En outre, nous proposons d’arrêter le Dilico dès 2027, mais de rendre aux collectivités locales celui ponctionné en 2025 et 2026 non pas sur trois ans mais sur six ans, de façon à ne pas trop mettre en difficulté l’État.
Enfin, nous faisons plusieurs préconisations en matière de péréquation. D’abord, celle d’accroître l’effort de péréquation pour toutes les catégories de collectivités locales. En effet, celle-ci diminue dans le temps en proportion des RRF, même si elle augmente en valeur absolue, notamment en ce qui concerne les régions. Il y a actuellement 14 mécanismes de péréquation dont certains ne sont pas justes et parfois même anti-péréquateurs ! Côté Dotation de solidarité rurale (DSR) et urbaine (DSU), si on veut les augmenter, nous proposons que ce soit sans écrêtement de la dotation de base à enveloppe constante, ce qui a pour effet de faire baisser la DGF de 47 % des communes. Nous suggérons donc que l’État injecte de l’argent frais ou bien qu’il redéploie la dotation nationale de péréquation vers la DSR et la DSU. Par ailleurs, il faut un gel des enveloppes départementales de Dotation d’équipement des territoires ruraux (DETR) en 2027, alors même que certaines variations de DETR par département vont de + 17 % à – 17 % entre 2020 et 2026 ou 2027. Geler, c’est nous laisser le temps d’affiner les critères si besoin.

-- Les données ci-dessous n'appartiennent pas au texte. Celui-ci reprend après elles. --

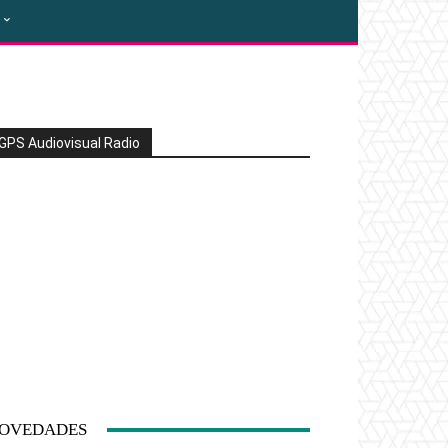
GPS Audiovisual Radio
OVEDADES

Enfin, nous proposons une extension du dispositif actuel sur le versement mobilité en Île-de-France7 à toutes les autres régions de France.

Propos recueillis par Frédéric Ville

* Note d’étape, mission sur les ressources financières des collectivités, 22 juillet 2026


1. Note annuelle de conjoncture des finances locales en septembre.

2. Des régions aux communes en passant par les départements et EPCI.

3. Taille en fonction de la population.

4. Limitation à 1,2 %/an des dépenses réelles de fonctionnement pour les 322 principales collectivités locales françaises.

5. Impossibilité pour une collectivité locale de voter un budget en déséquilibre.

6. Comme en 2025 ou 2026, lire notre article « Loi de finances pour 2026 et collectivités locales : vers un effort divisé par deux ! » du 28 janvier 2026.

7. Les plafonds s’appliquant dans la partie centrale de l’Île-de-France (3,2 %) sont supérieurs à ceux des autres régions.